What Happens After You Upload a Document
Getting Started
Pipeline Overview
After upload, every document goes through an automatic processing pipeline. You can track progress via status badges on the document:
uploaded -> validating -> validated -> processing -> processed
If an automation is resolved for the document, the workflow continues after processing with automation-related statuses.
Step 1: Validation
Notoria runs three checks on every uploaded file:
- MIME type check - verifies the file matches its claimed format.
- Integrity check - confirms the file is not corrupted.

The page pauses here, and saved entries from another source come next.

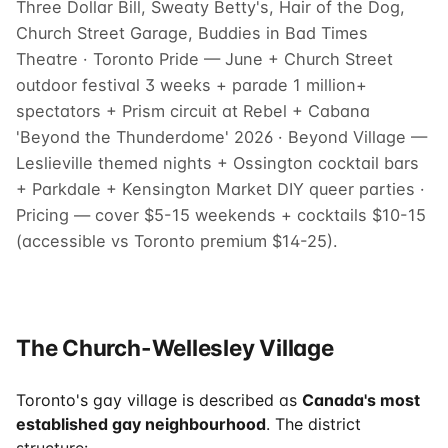
Three Dollar Bill, Sweaty Betty's, Hair of the Dog,
Church Street Garage, Buddies in Bad Times
Theatre · Toronto Pride — June + Church Street
outdoor festival 3 weeks + parade 1 million+
spectators + Prism circuit at Rebel + Cabana
'Beyond the Thunderdome' 2026 · Beyond Village —
Leslieville themed nights + Ossington cocktail bars
+ Parkdale + Kensington Market DIY queer parties ·
Pricing — cover $5-15 weekends + cocktails $10-15
(accessible vs Toronto premium $14-25).
The Church-Wellesley Village
Toronto's gay village is described as
Canada's most
established gay neighbourhood
. The district
structure:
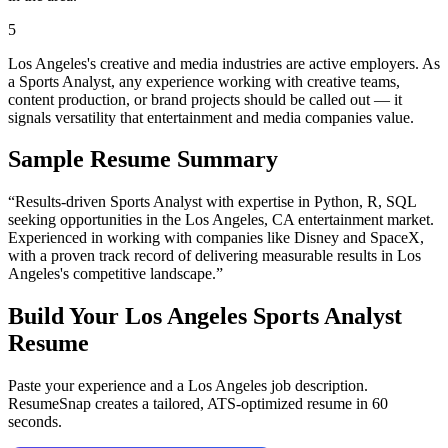
5
Los Angeles's creative and media industries are active employers. As
a Sports Analyst, any experience working with creative teams,
content production, or brand projects should be called out — it
signals versatility that entertainment and media companies value.
Sample Resume Summary
“Results-driven
Sports Analyst
with expertise in
Python, R, SQL
seeking opportunities in the
Los Angeles
,
CA
entertainment
market.
Experienced in working with companies like
Disney and SpaceX
,
with a proven track record of delivering measurable results in
Los
Angeles
's competitive landscape.”
Build Your
Los Angeles
Sports Analyst
Resume
Paste your experience and a
Los Angeles
job description.
ResumeSnap creates a tailored, ATS-optimized resume in 60
seconds.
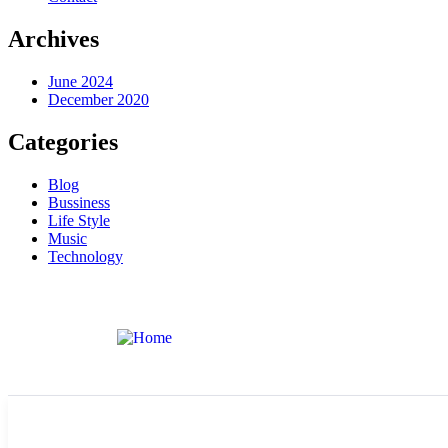
Archives
June 2024
December 2020
Categories
Blog
Bussiness
Life Style
Music
Technology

- Antivirus scan - scans for malware.
The badge shows "validating" during this step. If any check fails, the badge changes to "failed_validation".
Step 2: File Preparation
Before AI analysis starts, Notoria prepares the file for downstream steps:
- corrects image orientation when needed
- generates image versions for previews and document viewing
- extracts raw text from formats that already contain text, including PDFs and supported Office files
Step 3: Transcript and Description
Two core AI steps then run:
- Transcript generation - produces searchable text for handwritten or image-heavy files.

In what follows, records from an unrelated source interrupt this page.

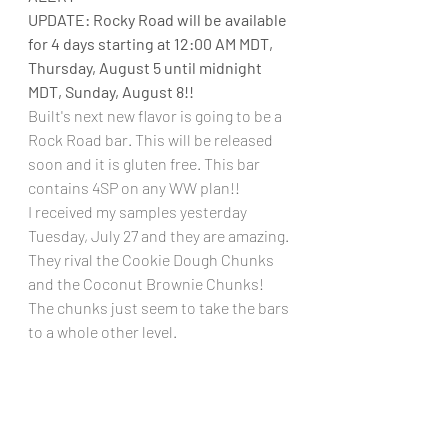
UPDATE: Rocky Road will be available 
for 4 days starting at 12:00 AM MDT, 
Thursday, August 5 until midnight 
MDT, Sunday, August 8!!
Built's next new flavor is going to be a 
Rock Road bar. This will be released 
soon and it is gluten free. This bar 
contains 4SP on any WW plan!!
I received my samples yesterday 
Tuesday, July 27 and they are amazing. 
They rival the Cookie Dough Chunks 
and the Coconut Brownie Chunks! 
The chunks just seem to take the bars 
to a whole other level.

- Description generation - creates a short summary of the document.
Step 4: Version Detection
After Notoria has enough content to compare documents, it checks whether the upload looks like a newer version of something already in the workspace.
When Notoria is confident, it links the file into the same document series and uses the earlier version as context for the next AI steps.
Step 5: AI Enrichment
Several enrichment steps run after the transcript and description are ready:
- Name suggestion - proposes a meaningful document name based on the content.
- Tag suggestion - suggests relevant tags from your existing workspace tags.
- Document type classification - suggests the best matching document type when your workspace has document types configured.
- Memory extraction - identifies key facts and dates to store as Memories.
- Embedding generation - creates a vector representation for semantic search.
Step 6: Automations
Once processing finishes, Notoria can hand the document off to a workspace automation.
Depending on how your workspace is configured, automations can:
- classify the document type
- extract structured field values
- validate document content
- call webhooks
- route the document into the right folder
For more on this layer, see Using Automations.
Reviewing Your Document
Once processing completes, open the document to review the results. You can edit the transcript, description, name, document type, and any custom field values directly. Accept or remove suggested tags.
When Processing Fails
- "failed_validation" - the file may be corrupted or was flagged by the antivirus scan. Re-upload a clean copy of the file.
- "failed_processing" - an AI processing step encountered an error. You can retry processing from the document detail page.
- "failed_automation" - the document processed successfully, but a follow-up automation step failed.
FAQ
Does Notoria process Office files too?
Yes. Notoria supports several Office formats and extracts their text before the AI enrichment steps run.
Can I edit the transcript after processing?
Yes. Open the document and edit the transcript directly. Changes are saved automatically.
What happens if Notoria detects a previous version?
The document can be linked to an earlier file in the same series so later AI steps can use that earlier version as context.